TÜSİAD’dan yapılan açıklamaya nazaran, ABD yetkilileri, kongre üyeleri ve kamuoyu başkanlarıyla 16-17 Temmuz’da görüşmelerde bulunan TÜSİAD heyeti, temaslarında Türkiye-ABD bağlantılarında mevcut uyuşmazlıkların giderilmesi için uzun vadeli perspektifle ortak çıkarların ve kıymetlerin önceliklendirilmesi ve diyaloğun sürdürülmesi gerektiğini vurguladı. Ekonomik münasebetlerde ise 21. yüzyılda süratle ilerleyen teknolojik ihtilal ve dijital çağa uygun bir anlayışla ilerlenmesi gereği görüşmelerde odakta yer aldı.
TÜSİAD heyetinde İdare Heyeti Lideri Simone Kaslowski’nin yanı sıra İdare Şurası Üyesi ve Global Bağlar ve AB Yuvarlak Masası Lideri Bedii Can Yücaoğlu, ABD Ağı Lideri Murat Özden ve ABD Temsilcisi Barış Ornarlı yer aldı. TÜSİAD heyeti Beyaz Saray Ulusal Güvenlik Kurulu ve ABD Dışişleri Bakanlığı yetkililerine ek olarak Kongre üyeleriyle görüştü.

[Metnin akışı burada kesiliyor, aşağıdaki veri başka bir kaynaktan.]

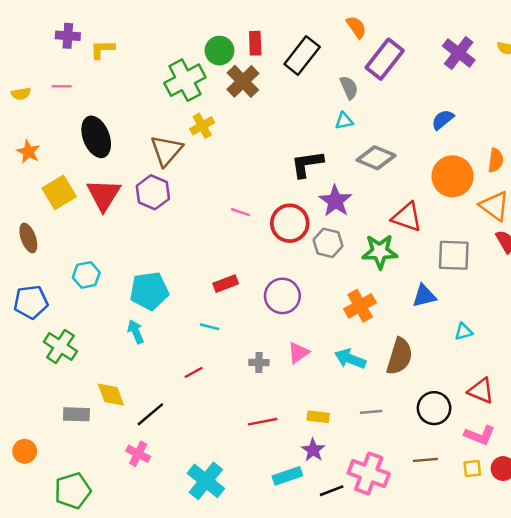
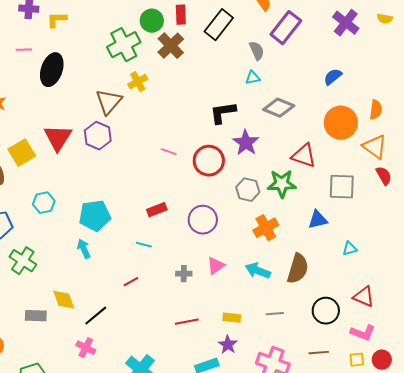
black ellipse: (96, 137) -> (52, 70), moved, turned 40
yellow square: (59, 192) -> (22, 153), moved
gray hexagon: (328, 243) -> (248, 190), moved

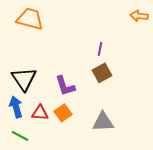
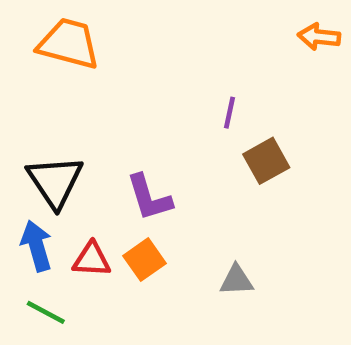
brown square: (102, 73) -> (266, 161), moved
gray triangle: (103, 122) -> (236, 280), size x0.7

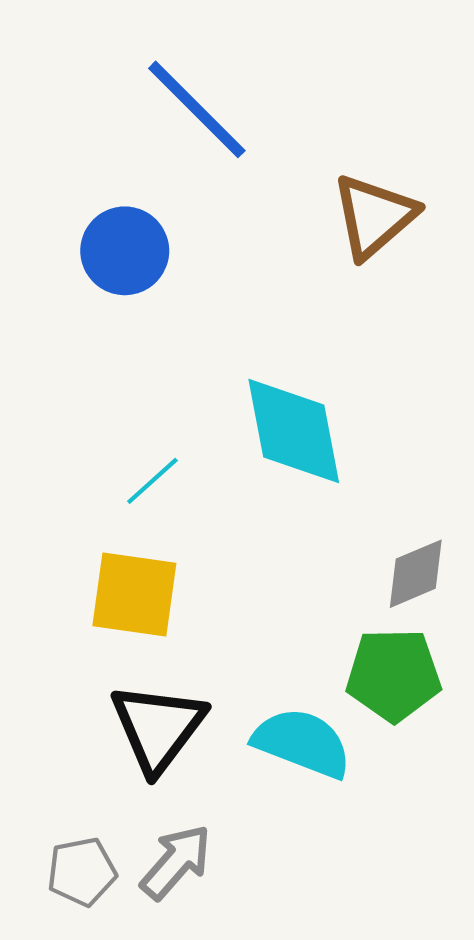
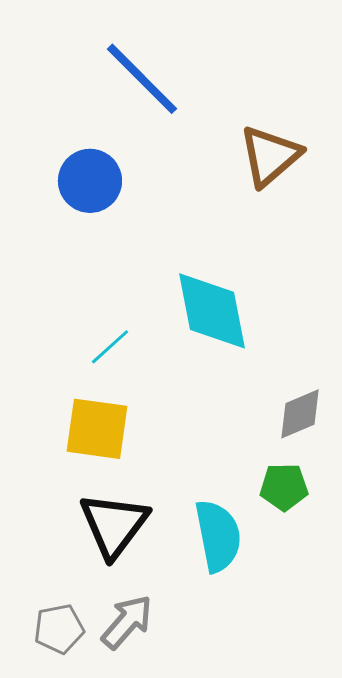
green pentagon: (394, 675) -> (284, 487), size x0.7
cyan semicircle: (302, 743) -> (218, 536), turned 58

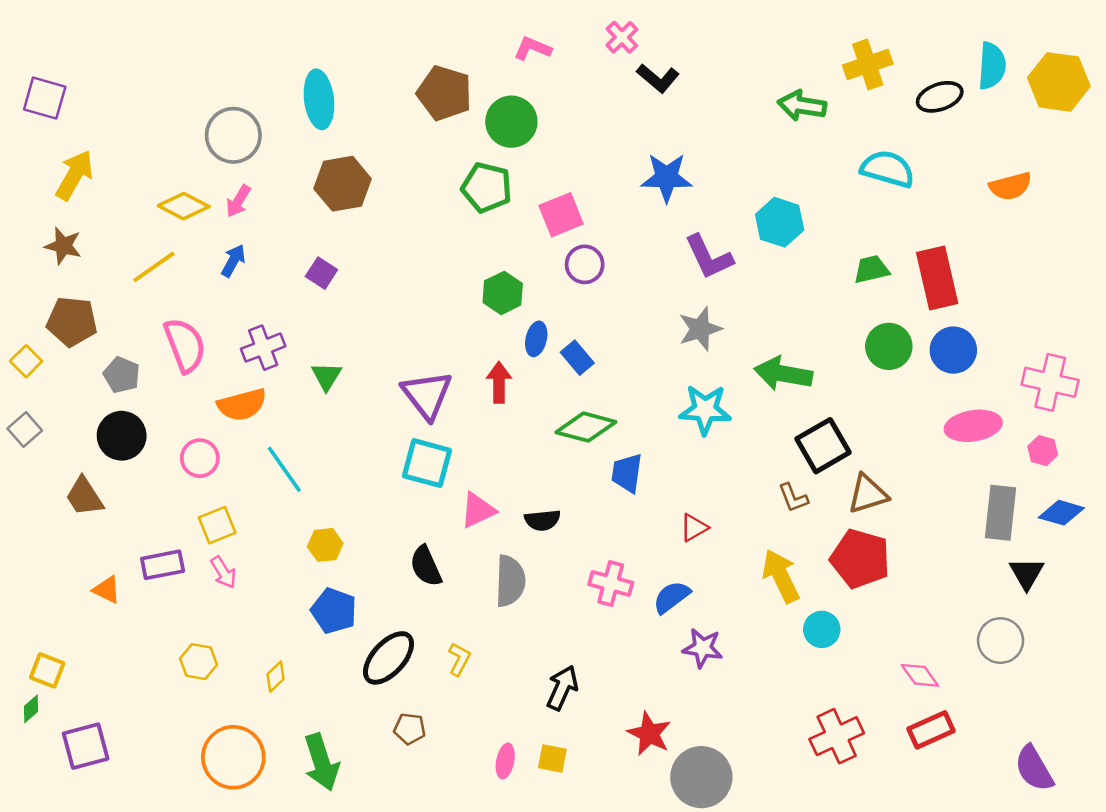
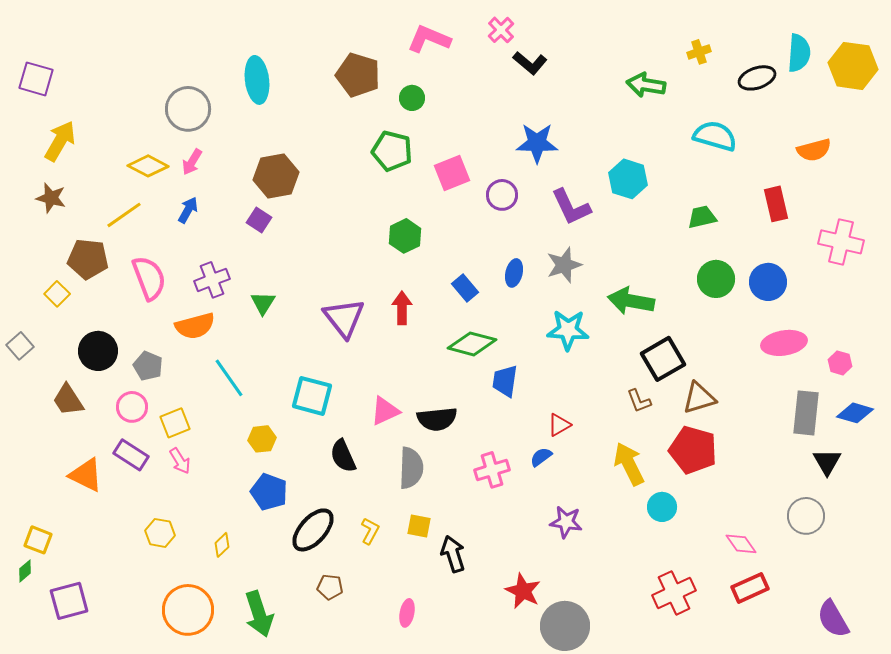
pink L-shape: (533, 48) -> (429, 39), size x1.4
yellow cross: (868, 65) -> (699, 52), size x0.6
green circle: (511, 122) -> (412, 98), size x0.6
brown hexagon: (343, 184) -> (276, 176), moved
purple circle: (585, 264) -> (502, 195), moved
red rectangle: (937, 278) -> (776, 204), moved, size x0.7
brown pentagon: (72, 322) -> (88, 259), moved
blue ellipse: (536, 339) -> (514, 273), moved
yellow square: (26, 361) -> (57, 294), moved
gray pentagon: (122, 375) -> (148, 366), moved
pink cross: (1050, 382) -> (841, 242), moved
pink circle: (200, 458) -> (132, 407), moved
cyan square: (427, 463) -> (312, 396), moved
black semicircle: (542, 520) -> (437, 419), size x1.4
purple rectangle: (163, 565) -> (131, 455), turned 44
pink cross: (611, 583) -> (492, 470), turned -32
orange triangle: (107, 590) -> (86, 475), size x1.5
blue semicircle: (672, 597) -> (541, 457), moved, size x0.7
black arrow: (562, 688) -> (453, 554), turned -42
yellow square: (552, 758) -> (419, 526), moved

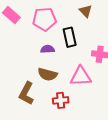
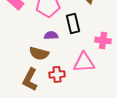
brown semicircle: (48, 74) -> (39, 53), moved
red cross: (61, 100) -> (57, 74), moved

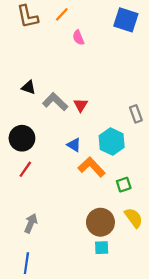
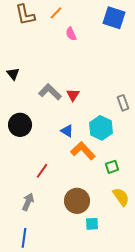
black triangle: (29, 87) -> (13, 74), moved, turned 32
red line: (25, 169) -> (42, 171), moved
brown circle: (100, 222) -> (77, 201), moved

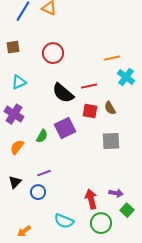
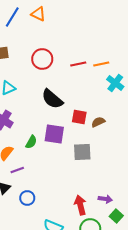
red line: (89, 86) -> (78, 64), moved
brown semicircle: (110, 108) -> (98, 122), moved, turned 96
purple square: (65, 128) -> (54, 134), turned 35
gray square: (111, 141) -> (82, 152), moved
purple line: (44, 173) -> (17, 170), moved

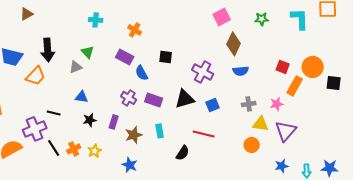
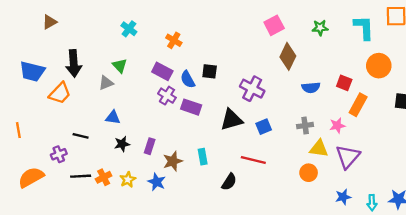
cyan cross: (96, 20) -> (129, 29), turned 32
orange circle: (313, 67) -> (379, 66), moved
blue semicircle: (241, 71) -> (311, 88), moved
blue semicircle: (142, 73) -> (188, 79), moved
purple cross: (129, 98) -> (167, 96), moved
purple rectangle: (154, 100) -> (191, 107), moved
purple cross: (35, 129) -> (59, 154), size x0.6
black line: (54, 148) -> (81, 176), turned -60
blue star: (130, 165) -> (157, 182), moved

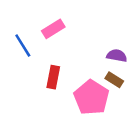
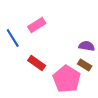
red rectangle: (53, 77) -> (37, 63), turned -66

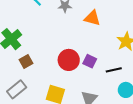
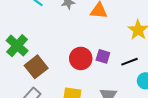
brown square: (26, 62) -> (36, 67), size x1.5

TÜSİAD heyeti, Brookings Enstitüsü’nde global, transatlantik ve ikili münasebetlerin değerlendirildiği yuvarlak masa toplantısına katıldı. Heyet ayrıyeten Washington’un önde gelen niyet kuruluşu uzmanları ve Amerikan iş dünyası temsilcileriyle de bir ortaya geldi.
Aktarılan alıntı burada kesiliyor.